Personally the biggest problem I have with racing is that a percentage - a minority or majority depending on the side of the fence you sit on - of the horses are ill treated behind the scenes and cast off once their career is over. I don't agree with a lot of the practices around racing that don't occur or don't occur as much in other equestrian sports:
- Race horses are started at 1.5 years old, sometimes less depending on when in the year the horse is born as all racehorses are given the official birthdate of January 1st. That essentially means you can have a 3 year old horse running against 3 years and 11 month old horses which is a massive difference not only in the mentality but also the physical maturity of a horse. Horses should not EVER in my opinion be ridden before their 4th birthday, 3.5 years old at a push as their bones don't strengthen fully until around that age, but that's something that most horse people will never agree on and something racing industry definitely ignores. In other horse sports, especially jumping in the UK (not so much on the continent, they start everything young out there) most producers will give the horse time to grow and mature until they break them. Racehorses don't get that.

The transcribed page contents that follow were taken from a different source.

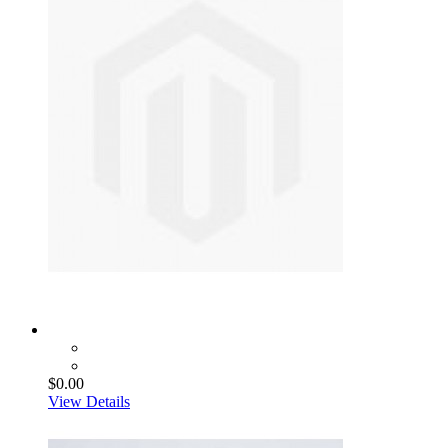
$0.00
View Details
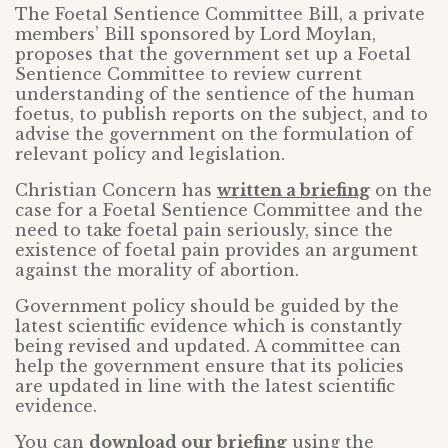
The Foetal Sentience Committee Bill, a private
members’ Bill sponsored by Lord Moylan,
proposes that the government set up a Foetal
Sentience Committee to review current
understanding of the sentience of the human
foetus, to publish reports on the subject, and to
advise the government on the formulation of
relevant policy and legislation.
Christian Concern has
written a briefing
on the
case for a Foetal Sentience Committee and the
need to take foetal pain seriously, since the
existence of foetal pain provides an argument
against the morality of abortion.
Government policy should be guided by the
latest scientific evidence which is constantly
being revised and updated. A committee can
help the government ensure that its policies
are updated in line with the latest scientific
evidence.
You can
download our briefing
using the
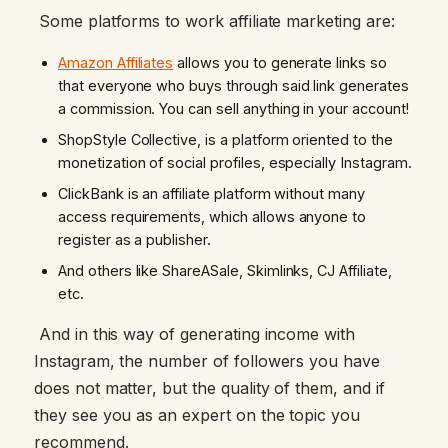
Some platforms to work affiliate marketing are:
Amazon Affiliates
allows you to generate links so
that everyone who buys through said link generates
a commission. You can sell anything in your account!
ShopStyle Collective, is a platform oriented to the
monetization of social profiles, especially Instagram.
ClickBank is an affiliate platform without many
access requirements, which allows anyone to
register as a publisher.
And others like ShareASale, Skimlinks, CJ Affiliate,
etc.
And in this way of generating income with
Instagram, the number of followers you have
does not matter, but the quality of them, and if
they see you as an expert on the topic you
recommend.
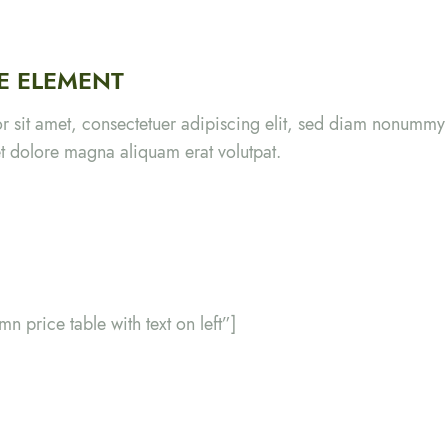
LE ELEMENT
r sit amet, consectetuer adipiscing elit, sed diam nonumm
eet dolore magna aliquam erat volutpat.
mn price table with text on left”]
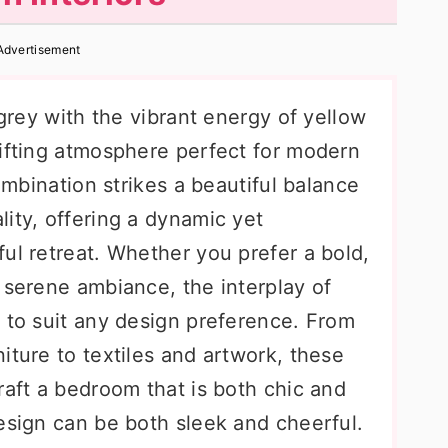
Advertisement
 grey with the vibrant energy of yellow
lifting atmosphere perfect for modern
combination strikes a beautiful balance
ity, offering a dynamic yet
ul retreat. Whether you prefer a bold,
 serene ambiance, the interplay of
 to suit any design preference. From
iture to textiles and artwork, these
raft a bedroom that is both chic and
esign can be both sleek and cheerful.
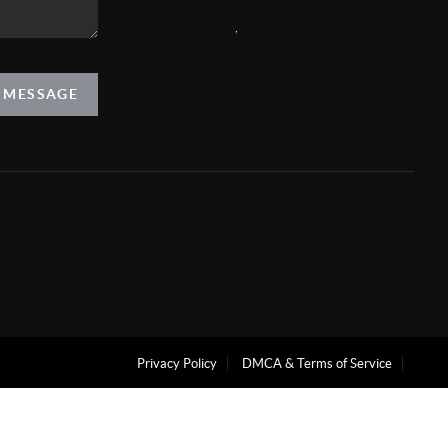
,
A MESSAGE
Privacy Policy
DMCA & Terms of Service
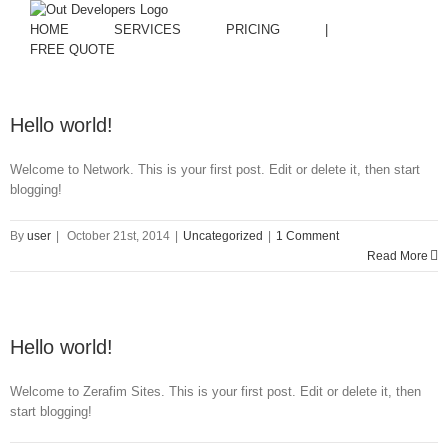
HOME
SERVICES
PRICING
|
FREE QUOTE
Hello world!
Welcome to Network. This is your first post. Edit or delete it, then start
blogging!
By
user
|
October 21st, 2014
|
Uncategorized
|
1 Comment
Read More
Hello world!
Welcome to Zerafim Sites. This is your first post. Edit or delete it, then
start blogging!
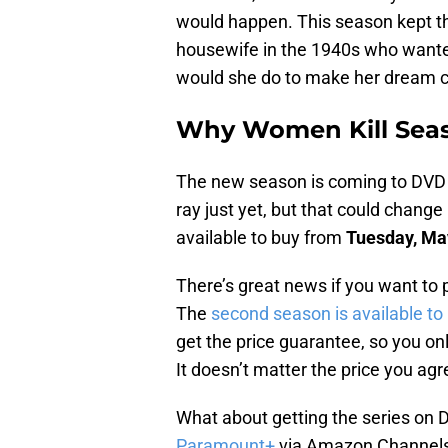
would happen. This season kept th
housewife in the 1940s who wanted
would she do to make her dream 
Why Women Kill Seas
The new season is coming to DVD ve
ray just yet, but that could change 
available to buy from
Tuesday, Ma
There’s great news if you want to 
The
second season is available t
get the price guarantee, so you on
It doesn’t matter the price you agr
What about getting the series on D
Paramount+
via Amazon Channels. T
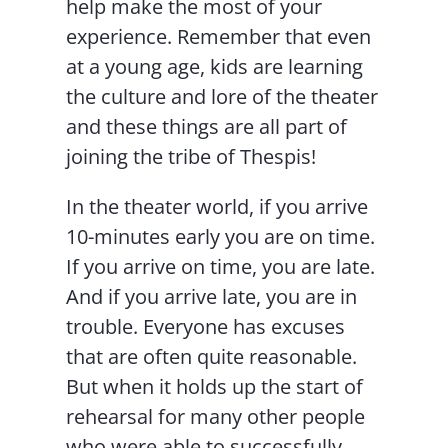
help make the most of your
experience. Remember that even
at a young age, kids are learning
the culture and lore of the theater
and these things are all part of
joining the tribe of Thespis!
In the theater world, if you arrive
10-minutes early you are on time.
If you arrive on time, you are late.
And if you arrive late, you are in
trouble. Everyone has excuses
that are often quite reasonable.
But when it holds up the start of
rehearsal for many other people
who were able to successfully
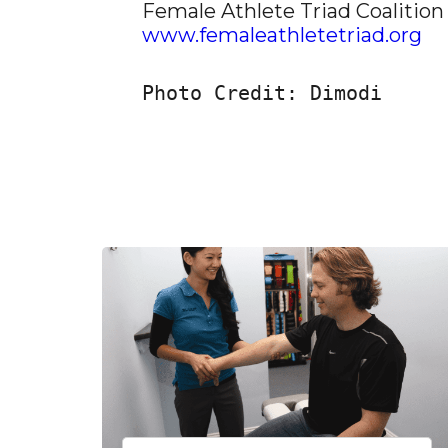
Female Athlete Triad Coalition
www.femaleathletetriad.org
Photo Credit: Dimodi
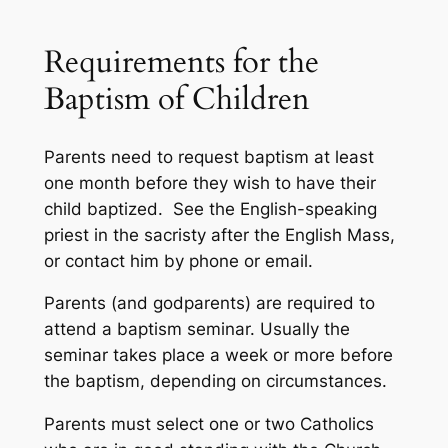
Requirements for the
Baptism of Children
Parents need to request baptism at least
one month before they wish to have their
child baptized. See the English-speaking
priest in the sacristy after the English Mass,
or contact him by phone or email.
Parents (and godparents) are required to
attend a baptism seminar. Usually the
seminar takes place a week or more before
the baptism, depending on circumstances.
Parents must select one or two Catholics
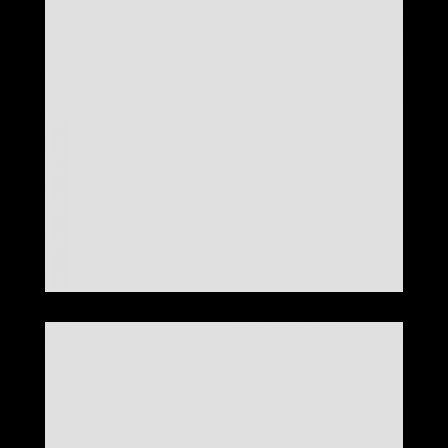
LOOK 26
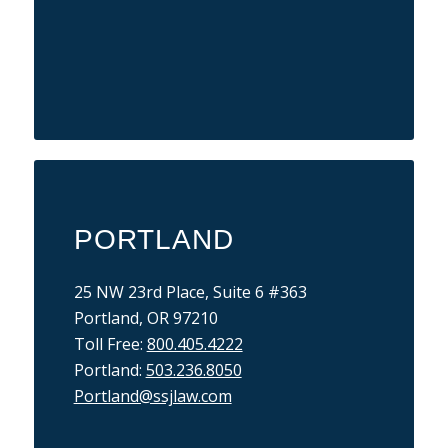
PORTLAND
25 NW 23rd Place, Suite 6 #363
Portland, OR 97210
Toll Free:
800.405.4222
Portland:
503.236.8050
Portland@ssjlaw.com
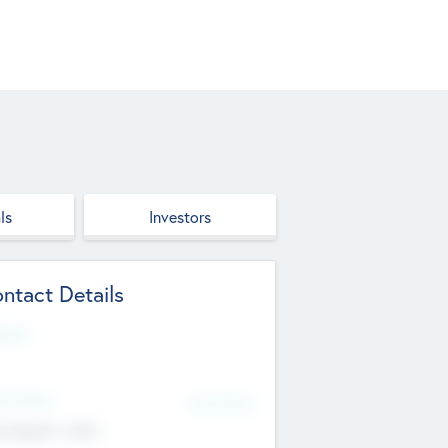
ls
Investors
ntact Details
site
d Office
Add Offices
ndigarh, India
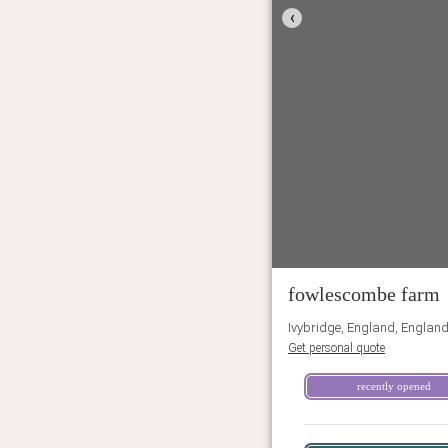
‹
fowlescombe farm
Ivybridge, England, Englan
Get personal quote
recently opened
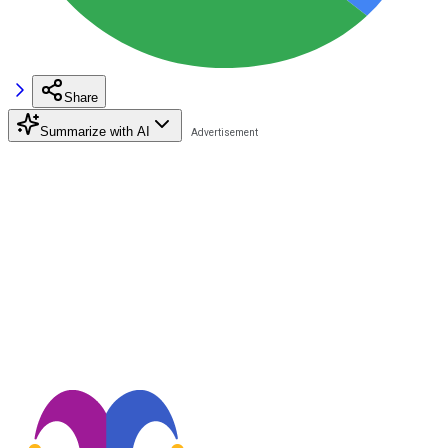
Share
Summarize with AI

- Race horses that don't make the grade - the 2, 3 and 4 years old that aren't quick enough - aren't just sold on all the time, they're more often than not sent to slaughter or across the channel for human consumption (you cannot slaughter a horse for human consumption in the UK). Racehorses that do not make the grade and are sold on are sold cheaply and so often end up in the wrong hands; young girls who have never owned a horse before and don't know what to do with them or how to deal with them, people who don't have a clue how to train them. This leads to someone getting hurt and the horse being passed on again at a cheap price, into someone elses hands who can't handle them, until someone gets really hurt and the horse gets put down. It's not the cheaper horses this happens to either, you can breed a really expensive racehorse and it doesn't make the time so the producer sells/slaughters it. In other disciplines they're often sold on as unsuitable for that job but suitable for another; an eventer that doesn't work well over show jumps is sold on as a hunter, a dressage horse as a show horse, that kind of thing.
- Racing is all about the money. No matter how you put it, those jockeys would not be riding those horses in such a manner if they weren't in a race. Dressage, cross country, riding, driving, showjumping are all disciplines that have the horse at the heart of them - they're about the bond between rider and horse not just who comes first. Often riders will say that they've 'had the ride of their lives' on the course even when they haven't won. You rarely hear a jockey say that.
- Horses do not, whatever anyone tells you, enjoy running in a herd as fast as ****ing possible. That's the human equivalent of someone putting a blindfold on you, in a small dark pen, and then opening the gate so that you run forwards and find a group of other people running screaming far away from where you came. It's terrifying; horses carry on running when their rider falls because it's their natural instinct and you know what? The last horse in the wild gets eaten. Nom. However, watch a 3 month old foal in the field and they'll leap and jump things on the floor and perform dressage moves that take years to train because that's how they express themselves. Running = fear.
Obviously some massively sweeping generalisations there, but that is just some of the reasons why I don't consider racing to be part of equestrianism or something I'd ever want to support, unless it was rehoming a racehorse that had been discarded.